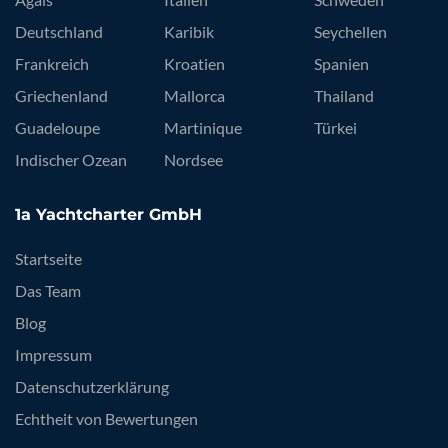
Deutschland
Karibik
Seychellen
Frankreich
Kroatien
Spanien
Griechenland
Mallorca
Thailand
Guadeloupe
Martinique
Türkei
Indischer Ozean
Nordsee
1a Yachtcharter GmbH
Startseite
Das Team
Blog
Impressum
Datenschutzerklärung
Echtheit von Bewertungen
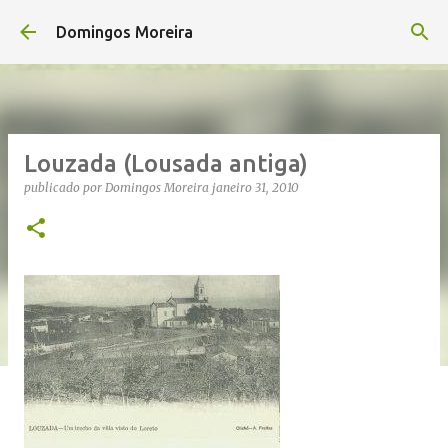
Avançar para o conteúdo principal
Domingos Moreira
Louzada (Lousada antiga)
publicado por
Domingos Moreira
janeiro 31, 2010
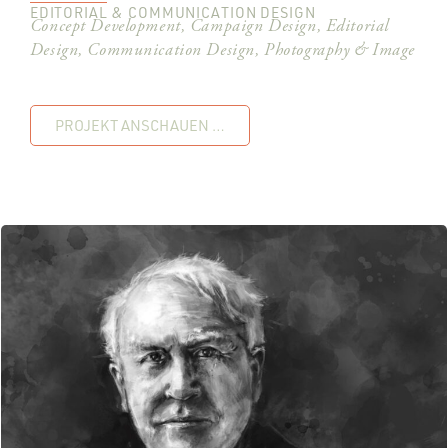
EDITORIAL & COMMUNICATION DESIGN
Concept Development, Campaign Design, Editorial
Design, Communication Design, Photography & Image
PROJEKT ANSCHAUEN …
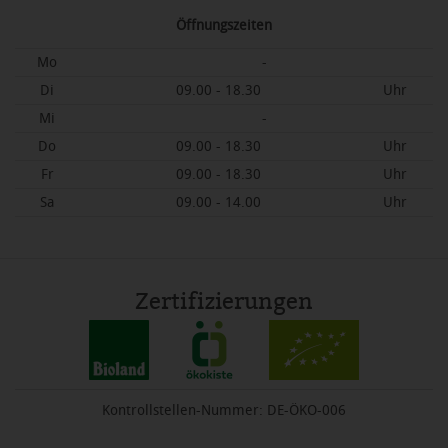
Öffnungszeiten
Mo
-
Di
09.00 - 18.30
Uhr
Mi
-
Do
09.00 - 18.30
Uhr
Fr
09.00 - 18.30
Uhr
Sa
09.00 - 14.00
Uhr
Zertifizierungen
Kontrollstellen-Nummer: DE-ÖKO-006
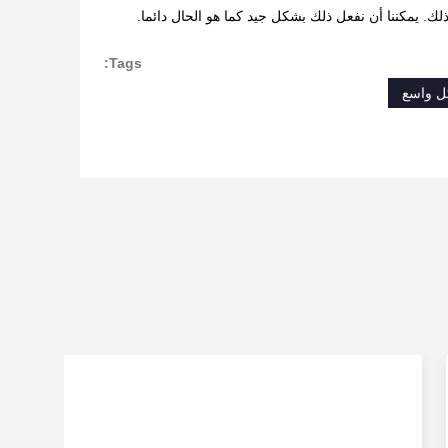
ذلك.
يمكننا أن نفعل ذلك بشكل جيد كما هو الحال دائما.
Tags:
كل واسع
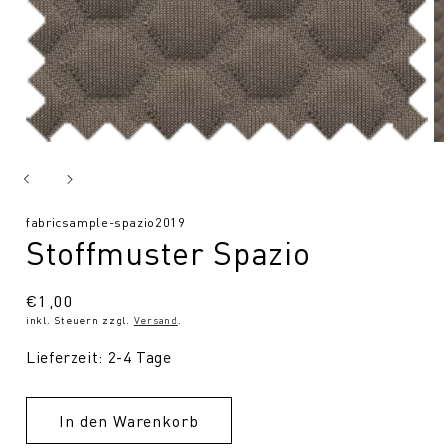
SKU:
fabricsample-spazio2019
Stoffmuster Spazio
Normaler
€1,00
inkl. Steuern zzgl.
Versand
.
Preis
Lieferzeit: 2-4 Tage
In den Warenkorb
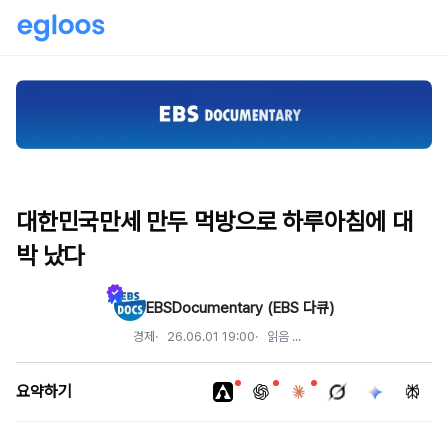
대한민국만세 만두 먹방으로 하루아침에 대
박 났다
EBSDocumentary (EBS 다큐)
경제
26.06.01 19:00
읽음
...
요약하기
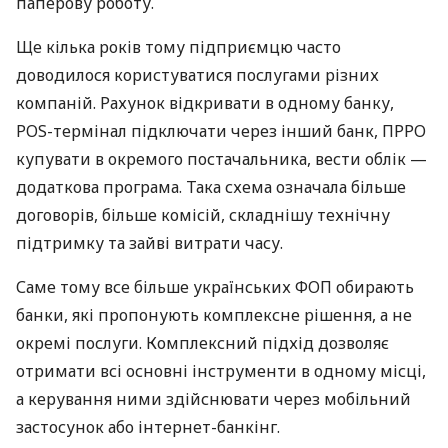
паперову роботу.
Ще кілька років тому підприємцю часто
доводилося користуватися послугами різних
компаній. Рахунок відкривати в одному банку,
POS-термінал підключати через інший банк, ПРРО
купувати в окремого постачальника, вести облік —
додаткова програма. Така схема означала більше
договорів, більше комісій, складнішу технічну
підтримку та зайві витрати часу.
Саме тому все більше українських ФОП обирають
банки, які пропонують комплексне рішення, а не
окремі послуги. Комплексний підхід дозволяє
отримати всі основні інструменти в одному місці,
а керування ними здійснювати через мобільний
застосунок або інтернет-банкінг.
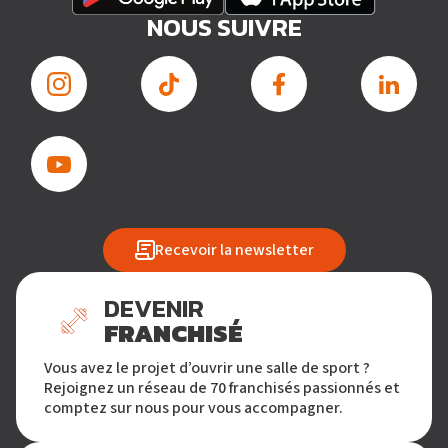
NOUS SUIVRE
Recevoir la newsletter
DEVENIR
FRANCHISÉ
Vous avez le projet d’ouvrir une salle de sport ?
Rejoignez un réseau de 70 franchisés passionnés et
comptez sur nous pour vous accompagner.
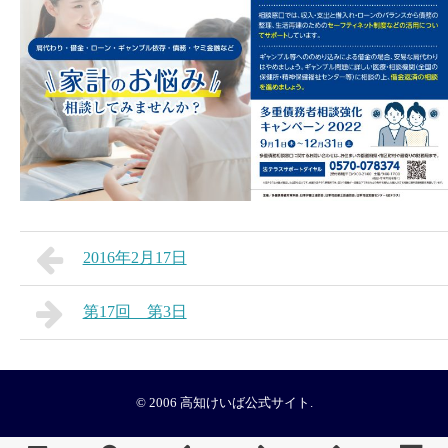
2016年2月17日
第17回 第3日
© 2006
高知けいば公式サイト
.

*Required work:* An exact copy of every record above is required, with all pictures omitted.

*Completed task:*
Deutschland
Karibik
Seychellen
Frankreich
Kroatien
Spanien
Griechenland
Mallorca
Thailand
Guadeloupe
Martinique
Türkei
Indischer Ozean
Nordsee
1a Yachtcharter GmbH
Startseite
Das Team
Blog
Impressum
Datenschutzerklärung
Echtheit von Bewertungen
Avançar para o conteúdo principal
Domingos Moreira
Louzada (Lousada antiga)
publicado por
Domingos Moreira
janeiro 31, 2010
EDITORIAL & COMMUNICATION DESIGN
Concept Development, Campaign Design, Editorial
Design, Communication Design, Photography & Image
PROJEKT ANSCHAUEN …
Öffnungszeiten
Mo
-
Di
09.00 - 18.30
Uhr
Mi
-
Do
09.00 - 18.30
Uhr
Fr
09.00 - 18.30
Uhr
Sa
09.00 - 14.00
Uhr
Zertifizierungen
Kontrollstellen-Nummer: DE-ÖKO-006
ذلك.
يمكننا أن نفعل ذلك بشكل جيد كما هو الحال دائما.
Tags:
كل واسع
SKU:
fabricsample-spazio2019
Stoffmuster Spazio
Normaler
€1,00
inkl. Steuern zzgl.
Versand
.
Preis
Lieferzeit: 2-4 Tage
In den Warenkorb
대한민국만세 만두 먹방으로 하루아침에 대
박 났다
EBSDocumentary (EBS 다큐)
경제
26.06.01 19:00
읽음
...
요약하기
паперову роботу.
Ще кілька років тому підприємцю часто
доводилося користуватися послугами різних
компаній. Рахунок відкривати в одному банку,
POS-термінал підключати через інший банк, ПРРО
купувати в окремого постачальника, вести облік —
додаткова програма. Така схема означала більше
договорів, більше комісій, складнішу технічну
підтримку та зайві витрати часу.
Саме тому все більше українських ФОП обирають
банки, які пропонують комплексне рішення, а не
окремі послуги. Комплексний підхід дозволяє
отримати всі основні інструменти в одному місці,
а керування ними здійснювати через мобільний
застосунок або інтернет-банкінг.
NOUS SUIVRE
Recevoir la newsletter
DEVENIR
FRANCHISÉ
Vous avez le projet d’ouvrir une salle de sport ?
Rejoignez un réseau de 70 franchisés passionnés et
comptez sur nous pour vous accompagner.
2016年2月17日
第17回 第3日
© 2006
高知けいば公式サイト
.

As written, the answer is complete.